Recent change in how get_user() handles pointers [1] has a specific case for LAM. It assigns a different bitmask that's later used to check whether a pointer comes from userland in get_user().
While currently commented out (until LASS [2] is merged into the kernel) it's worth making changes to the LAM selftest ahead of time.
Modify cpu_has_la57() so it provides current paging level information instead of the cpuid one.

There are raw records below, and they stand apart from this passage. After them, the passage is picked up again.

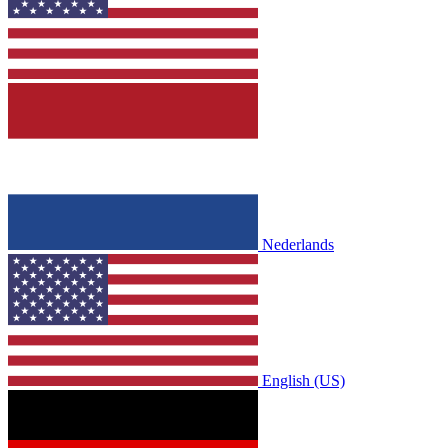
Nederlands
English (US)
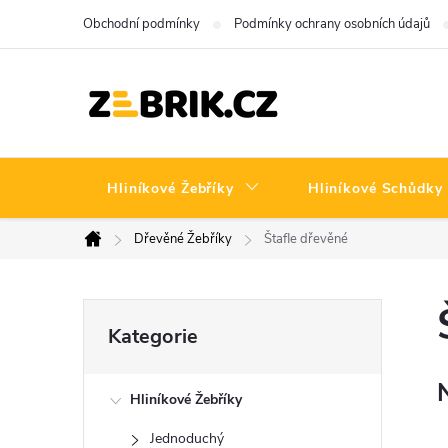
Přejít
Obchodní podmínky
Podmínky ochrany osobních údajů
na
obsah
Hliníkové Žebříky
Hliníkové Schůdky
Dřevěné Žebříky
Štafle dřevěné
Domů
P
Přeskočit
Kategorie
kategorie
o
Hliníkové Žebříky
s
Jednoduchý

Add test case to LAM that utilizes a ioctl (FIOASYNC) syscall which uses get_user() in its implementation. Execute the syscall with differently tagged pointers to verify that valid user pointers are passing through and invalid kernel/non-canonical pointers are not.
Also to avoid unhelpful test failures add a check in main() to skip running tests if LAM was not compiled into the kernel.

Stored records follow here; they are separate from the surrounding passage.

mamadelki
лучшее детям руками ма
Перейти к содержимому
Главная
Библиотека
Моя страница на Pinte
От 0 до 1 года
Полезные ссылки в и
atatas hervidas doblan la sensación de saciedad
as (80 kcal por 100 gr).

Code was tested on a Sierra Forest Xeon machine that's LAM capable. The test was ran without issues with both the LAM lines from [1] untouched and commented out. The test was also ran without issues with LAM_SUP both enabled and disabled.
4/5 level pagetables code paths were also successfully tested in Simics on a 5-level capable machine.

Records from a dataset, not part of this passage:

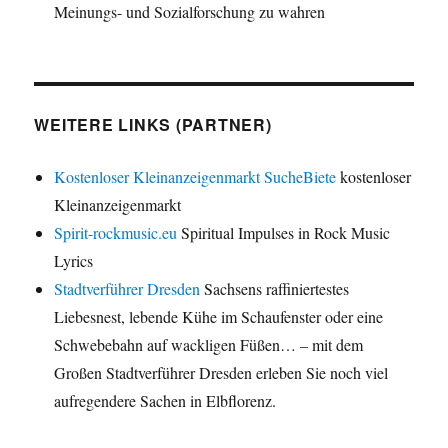
Meinungs- und Sozialforschung zu wahren
WEITERE LINKS (PARTNER)
Kostenloser Kleinanzeigenmarkt SucheBiete
kostenloser
Kleinanzeigenmarkt
Spirit-rockmusic.eu
Spiritual Impulses in Rock Music
Lyrics
Stadtverführer Dresden
Sachsens raffiniertestes
Liebesnest, lebende Kühe im Schaufenster oder eine
Schwebebahn auf wackligen Füßen… – mit dem
Großen Stadtverführer Dresden erleben Sie noch viel
aufregendere Sachen in Elbflorenz.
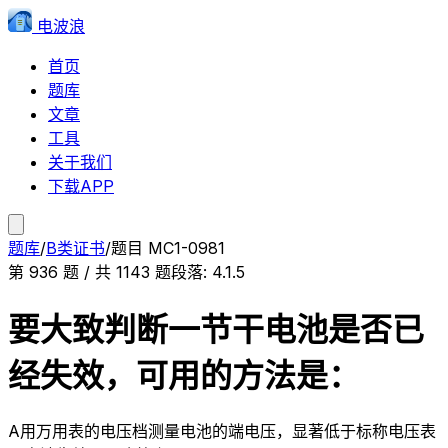
电波浪
首页
题库
文章
工具
关于我们
下载APP
题库
/
B类证书
/
题目
MC1-0981
第
936
题 / 共
1143
题
段落:
4.1.5
要大致判断一节干电池是否已
经失效，可用的方法是：
A
用万用表的电压档测量电池的端电压，显著低于标称电压表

[1] https://lore.kernel.org/all/20241024013214.129639-1-torvalds@linux-foundatio... [2] https://lore.kernel.org/all/20241028160917.1380714-1-alexander.shishkin@linu...
Maciej Wieczor-Retman (3): selftests/lam: Move cpu_has_la57() to use cpuinfo flag selftests/lam: Skip test if LAM is disabled selftests/lam: Test get_user() LAM pointer handling
tools/testing/selftests/x86/lam.c | 120 ++++++++++++++++++++++++++++-- 1 file changed, 115 insertions(+), 5 deletions(-)
In current form cpu_has_la57() reports platform's support for LA57 through reading the output of cpuid. A much more useful information is whether 5-level paging is actually enabled on the running system.
Presence of the la57 flag in /proc/cpuinfo signifies that 5-level paging was compiled into the kernel, is supported by the platform and wasn't disabled by kernel command line argument.
Use system() with cat and grep to figure out if la57 is enabled on the running system.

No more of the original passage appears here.